WFAB
- Miami–South Miami, Florida; United States;
- Broadcast area: Miami metropolitan area
- Frequency: 990 kHz
- Branding: La Fabulosa

Ownership
- Owner: United Broadcasting Company; (United Broadcasting Company of Florida, Inc.);

History
- First air date: February 15, 1962; 64 years ago
- Last air date: February 20, 1977; 49 years ago
- Call sign meaning: Fabulosa

Technical information
- Power: 5,000 watts

= WFAB (Miami) =

Radio station in Miami (1962–1977)

WFAB was a radio station in Miami, Florida. Broadcasting on 990 kHz, the station was branded as "La Fabulosa" and served the Cuban community in Miami. It operated from 1962 to 1977, after which its license was revoked by the Federal Communications Commission for billing improprieties.

==History==
===Before going on air===

Louis G. Jacobs obtained the construction permit for a new 5,000-watt radio station to serve Miami and South Miami in 1958, selecting the call sign WFAB for the new station. In 1959, the construction permit was sold to WFAB, Inc., in a sale of 60 percent of the station from Louis G. Jacobs to Harold King. Both parties sold the station for $40,000 to United Broadcasting of Eastern Virginia, Inc., the next year.

While the new station's transmitter was under construction at 7500 SW 107th Avenue in South Miami, vandals stole 2700 ft of coaxial cable from the site.

===On the air===
WFAB signed on after years of delays on February 15, 1962, carrying programming for the African American community during the day and Spanish-language fare in the evenings. However, WFAB's Spanish-language programming came to dominate the station's identity. Within months of signing on, it struck a pact with WCKT-TV to air a Spanish simulcast of WCKT's 6 and 11 p.m. newscasts.

As Miami's Cuban population boomed, ratings for WFAB and WQBA (1140 AM) rose: WFAB was third in the market in 1970 and WQBA fifth, putting two Spanish-language stations in the top 5. In 1971, newsman Óscar Angulo was arrested by the United States Coast Guard along with three other exiles for planning a commando raid on Cuba. The station maintained an extensive news service, including two mobile units, because, in the words of news editor Tomás Regalado, "Cubans have so many rallies and pickets that we need on-the-scene reporting." WFAB rallied the Hispanic community in Miami to aid Nicaragua after the country was damaged by a major earthquake in 1972, with the station presenting the consul general of the country a $75,000 check garnered from donations to the station by listeners. In 1973, Regalado recorded and aired a 20-minute phone conversation with the mother of dead dissident Pedro Luis Boitel, unusual because foreign telephone calls out of Cuba were closely monitored. By 1975, the station aired a four-hour morning newscast.

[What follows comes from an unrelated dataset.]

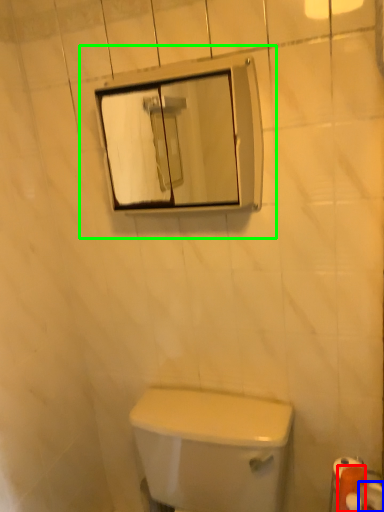 Question: Based on their relative distances, which object is farther from toilet paper (highlighted by a red box)? Choose from toilet paper (highlighted by a blue box) and view mirror (highlighted by a green box).

Choices:
 (A) toilet paper
 (B) view mirror

Answer: (B) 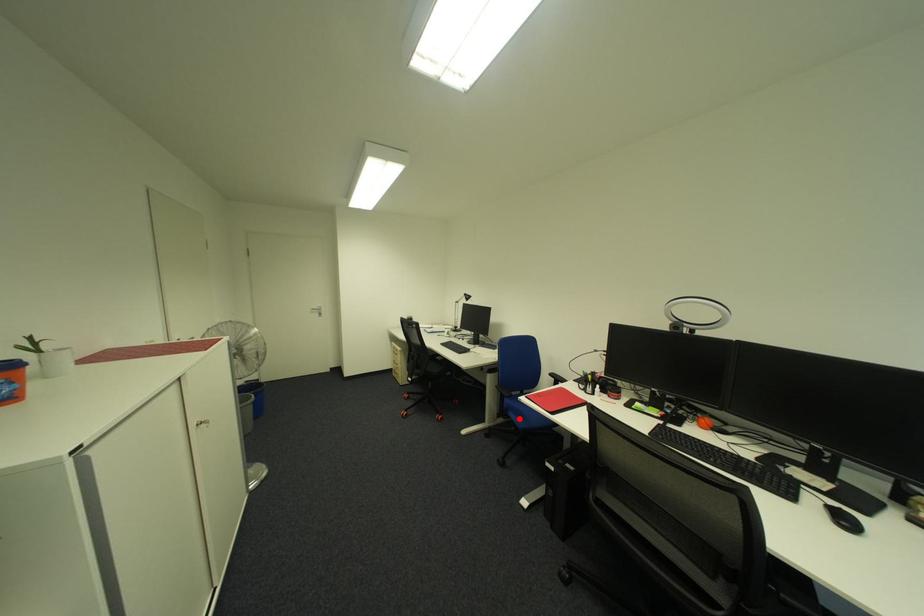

===License renewal fight and closure===

Even as WFAB demonstrated its ability to rally the Hispanic community in Miami, an existential threat formed at the Federal Communications Commission (FCC), one that hung over the entire United Broadcasting Company group, controlled by Richard Eaton. At the start of 1973, the FCC ordered that WFAB, which had filed its license renewal application, join seven other United stations in comparative hearing for fraudulent billing practices. The FCC review board then expanded the scope of the hearing at the petition of United Broadcasting Company of Florida that the station's public service record be considered.

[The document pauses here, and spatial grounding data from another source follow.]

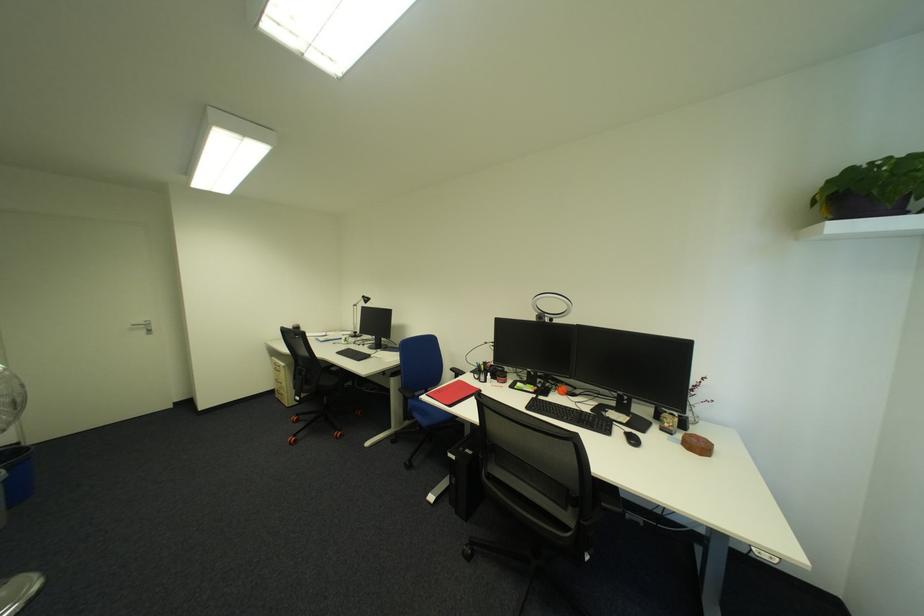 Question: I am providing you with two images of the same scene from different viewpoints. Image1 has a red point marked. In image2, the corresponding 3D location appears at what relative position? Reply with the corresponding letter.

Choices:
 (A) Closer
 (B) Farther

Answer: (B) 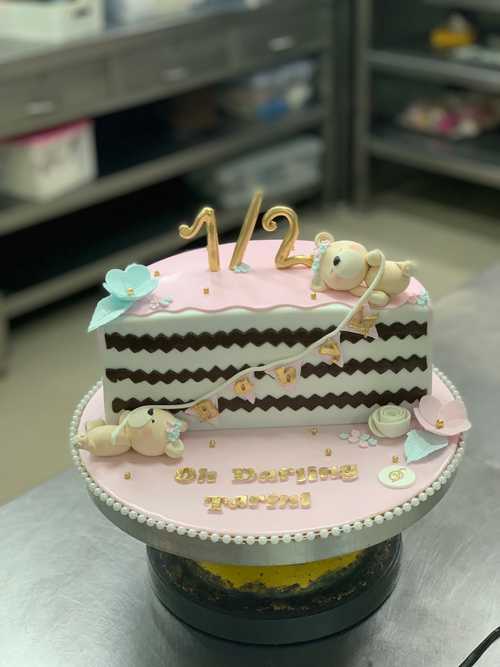 You are a GUI agent. You are given a task and a screenshot of the screen. Output one action in this format:
    pyautogui.click(x=<x>, y=<y>)
    Task: Click on the shelves
    
    Given the screenshot: What is the action you would take?
    pyautogui.click(x=127, y=153), pyautogui.click(x=66, y=241), pyautogui.click(x=477, y=163), pyautogui.click(x=405, y=41) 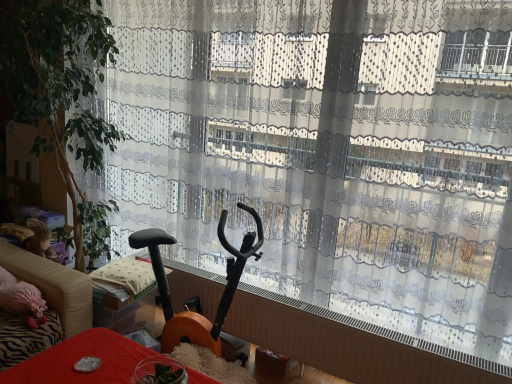 In order to face beige fabric couch at left, should I rotate leftwards or rightwards?

You should look left and rotate roughly 31.392 degrees.

Locate an element on the screen. This screenshot has height=384, width=512. black plastic exercise bike at left, which appears as the first furniture when viewed from the top is located at coordinates (124, 296).

Which is more to the right, wooden matte exercise bike at center or black plastic exercise bike at left, which is the 1th furniture from back to front?

wooden matte exercise bike at center.

Does point (221, 307) lie in front of point (141, 319)?

Yes.

Is wooden matte exercise bike at center not close to black plastic exercise bike at left, marked as the 2th furniture in a front-to-back arrangement?

wooden matte exercise bike at center is actually quite close to black plastic exercise bike at left, marked as the 2th furniture in a front-to-back arrangement.

Consider the image. Is black plastic exercise bike at left, marked as the 2th furniture in a front-to-back arrangement, positioned behind green leafy plant at left?

Yes, black plastic exercise bike at left, marked as the 2th furniture in a front-to-back arrangement, is further from the viewer.

Considering the sizes of objects black plastic exercise bike at left, which appears as the first furniture when viewed from the top, and green leafy plant at left in the image provided, who is wider, black plastic exercise bike at left, which appears as the first furniture when viewed from the top, or green leafy plant at left?

With larger width is green leafy plant at left.

In the scene shown: Is black plastic exercise bike at left, which is the 1th furniture from back to front, turned away from green leafy plant at left?

No.

Do you think wooden matte exercise bike at center is within beige fabric couch at left, or outside of it?

wooden matte exercise bike at center exists outside the volume of beige fabric couch at left.

Is point (165, 317) farther from viewer compared to point (22, 277)?

Yes, it is behind point (22, 277).

From the image's perspective, which one is positioned higher, wooden matte exercise bike at center or beige fabric couch at left?

wooden matte exercise bike at center.

Is wooden matte exercise bike at center next to beige fabric couch at left?

wooden matte exercise bike at center and beige fabric couch at left are not in contact.

Is black plastic exercise bike at left, which appears as the 2th furniture when ordered from the bottom, turned away from wooden matte exercise bike at center?

No.

Consider the image. Is black plastic exercise bike at left, which is the 1th furniture from back to front, shorter than wooden matte exercise bike at center?

Yes.

Looking at this image, can you confirm if black plastic exercise bike at left, which appears as the first furniture when viewed from the top, is bigger than wooden matte exercise bike at center?

No.

Is black plastic exercise bike at left, marked as the 2th furniture in a front-to-back arrangement, further to camera compared to wooden matte exercise bike at center?

Yes, black plastic exercise bike at left, marked as the 2th furniture in a front-to-back arrangement, is further from the viewer.

Between beige fabric couch at left and black plastic exercise bike at left, marked as the 2th furniture in a front-to-back arrangement, which one is positioned behind?

Positioned behind is black plastic exercise bike at left, marked as the 2th furniture in a front-to-back arrangement.

From the image's perspective, between beige fabric couch at left and black plastic exercise bike at left, which is the 1th furniture from back to front, which one is located above?

black plastic exercise bike at left, which is the 1th furniture from back to front.

Is beige fabric couch at left bigger than black plastic exercise bike at left, which appears as the first furniture when viewed from the top?

Yes, beige fabric couch at left is bigger than black plastic exercise bike at left, which appears as the first furniture when viewed from the top.

Identify the location of plant behind the wooden matte exercise bike at center. The width and height of the screenshot is (512, 384). (59, 83).

Would you say wooden matte exercise bike at center is a long distance from green leafy plant at left?

That's not correct — wooden matte exercise bike at center is a little close to green leafy plant at left.

From the image's perspective, is wooden matte exercise bike at center located above green leafy plant at left?

Incorrect, from the image's perspective, wooden matte exercise bike at center is lower than green leafy plant at left.

Could you tell me if beige fabric couch at left is facing translucent glass bowl at lower center, placed as the 2th furniture when sorted from top to bottom?

Yes, beige fabric couch at left is aimed at translucent glass bowl at lower center, placed as the 2th furniture when sorted from top to bottom.

Does beige fabric couch at left contain translucent glass bowl at lower center, the first furniture in the front-to-back sequence?

That's incorrect, translucent glass bowl at lower center, the first furniture in the front-to-back sequence, is not inside beige fabric couch at left.

Based on the photo, from the image's perspective, between beige fabric couch at left and translucent glass bowl at lower center, the first furniture in the front-to-back sequence, who is located below?

translucent glass bowl at lower center, the first furniture in the front-to-back sequence.

Locate an element on the screen. baby carriage in front of the black plastic exercise bike at left, which appears as the 2th furniture when ordered from the bottom is located at coordinates (223, 292).

From a real-world perspective, count 1st furnitures downward from the green leafy plant at left and point to it. Please provide its 2D coordinates.

[(124, 296)]

Looking at the image, which one is located closer to black plastic exercise bike at left, which appears as the 2th furniture when ordered from the bottom, wooden matte exercise bike at center or translucent glass bowl at lower center, placed as the 2th furniture when sorted from top to bottom?

wooden matte exercise bike at center is closer to black plastic exercise bike at left, which appears as the 2th furniture when ordered from the bottom.

From the image, which object appears to be nearer to translucent glass bowl at lower center, placed as the 2th furniture when sorted from top to bottom, wooden matte exercise bike at center or green leafy plant at left?

wooden matte exercise bike at center is positioned closer to the anchor translucent glass bowl at lower center, placed as the 2th furniture when sorted from top to bottom.

Looking at the image, which one is located further to black plastic exercise bike at left, which appears as the 2th furniture when ordered from the bottom, wooden matte exercise bike at center or beige fabric couch at left?

wooden matte exercise bike at center lies further to black plastic exercise bike at left, which appears as the 2th furniture when ordered from the bottom, than the other object.

Estimate the real-world distances between objects in this image. Which object is closer to translucent glass bowl at lower center, the first furniture in the front-to-back sequence, black plastic exercise bike at left, which is the 1th furniture from back to front, or wooden matte exercise bike at center?

black plastic exercise bike at left, which is the 1th furniture from back to front.

Which object lies nearer to the anchor point green leafy plant at left, wooden matte exercise bike at center or black plastic exercise bike at left, which appears as the first furniture when viewed from the top?

black plastic exercise bike at left, which appears as the first furniture when viewed from the top, is closer to green leafy plant at left.

From the image, which object appears to be nearer to beige fabric couch at left, translucent glass bowl at lower center, the first furniture in the front-to-back sequence, or black plastic exercise bike at left, which is the 1th furniture from back to front?

Among the two, black plastic exercise bike at left, which is the 1th furniture from back to front, is located nearer to beige fabric couch at left.

Which object lies nearer to the anchor point translucent glass bowl at lower center, the first furniture in the front-to-back sequence, beige fabric couch at left or wooden matte exercise bike at center?

Among the two, beige fabric couch at left is located nearer to translucent glass bowl at lower center, the first furniture in the front-to-back sequence.

Based on their spatial positions, is green leafy plant at left or wooden matte exercise bike at center further from black plastic exercise bike at left, which appears as the first furniture when viewed from the top?

green leafy plant at left lies further to black plastic exercise bike at left, which appears as the first furniture when viewed from the top, than the other object.

The height and width of the screenshot is (384, 512). Find the location of `baby carriage between green leafy plant at left and translucent glass bowl at lower center, the first furniture in the front-to-back sequence, from top to bottom`. baby carriage between green leafy plant at left and translucent glass bowl at lower center, the first furniture in the front-to-back sequence, from top to bottom is located at coordinates (223, 292).

Where is `studio couch that lies between green leafy plant at left and translucent glass bowl at lower center, the 2th furniture when ordered from back to front, from top to bottom`? This screenshot has height=384, width=512. studio couch that lies between green leafy plant at left and translucent glass bowl at lower center, the 2th furniture when ordered from back to front, from top to bottom is located at coordinates (47, 305).

The width and height of the screenshot is (512, 384). I want to click on furniture between green leafy plant at left and translucent glass bowl at lower center, acting as the first furniture starting from the bottom, from top to bottom, so click(124, 296).

Where is `studio couch between translucent glass bowl at lower center, placed as the 2th furniture when sorted from top to bottom, and black plastic exercise bike at left, which is the 1th furniture from back to front, in the front-back direction`? The height and width of the screenshot is (384, 512). studio couch between translucent glass bowl at lower center, placed as the 2th furniture when sorted from top to bottom, and black plastic exercise bike at left, which is the 1th furniture from back to front, in the front-back direction is located at coordinates (47, 305). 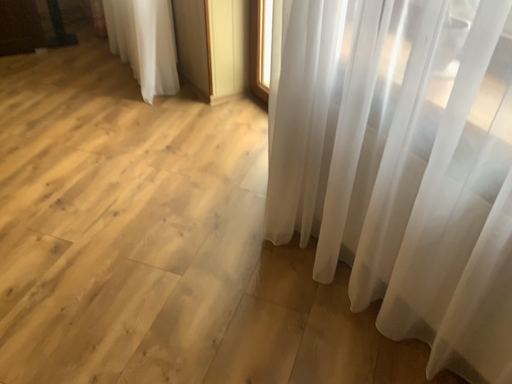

In May 1974, FCC administrative law judge Byron Harrison handed down his initial decision denying the license renewal application. Harrison held WFAB responsible for the record-keeping failures that allowed Miami appliance dealer Crown Trading Company to double- and triple-bill its suppliers for advertising reimbursements, using doctored WFAB letterhead, which continued even after a November 1970 management changeover. It was not the only high-profile incident that month: on May 16, a dispute between rival factions over station control, stemming from its coverage of the April funeral of exile leader José Elías de la Torriente, spiraled out of control and prompted the station manager to call police. Local politicians pressured the station to rehire Tomás García Fusté, the news director who was forced out.

In October 1975, the FCC upheld the judge's ruling, noting that the inexperienced local management had supplied blank WFAB letterhead to Crown in support of its misrepresentations and notarized incomplete documents. The FCC allowed WFAB to remain on the air to wind up its affairs until December 17, 1975. Earlier in the year, "La Fabulosa" had retooled its format in order to draw a younger audience, airing more music and consolidating its news into two daily bulletins at noon and 5 p.m.

United attempted an appeal; in the meantime, in January 1976, Eaton fired the entire 25-man air staff of WFAB and suspended normal programming. The Cuban employees claimed they were fired for insubordination; Eaton cited the need to improve falling ratings. Among the members of the new air staff was Fusté, who had been fired two years earlier. Regalado returned to La Fabulosa in October 1976 as its news director.

The FCC denied United's efforts for a reprieve in November 1976, stating that it could not bring up new issues that could have been discussed previously in the proceeding. A further blow to United came the next month, when the employees it had fired at the start of the year won a $60,000 settlement at the National Labor Relations Board.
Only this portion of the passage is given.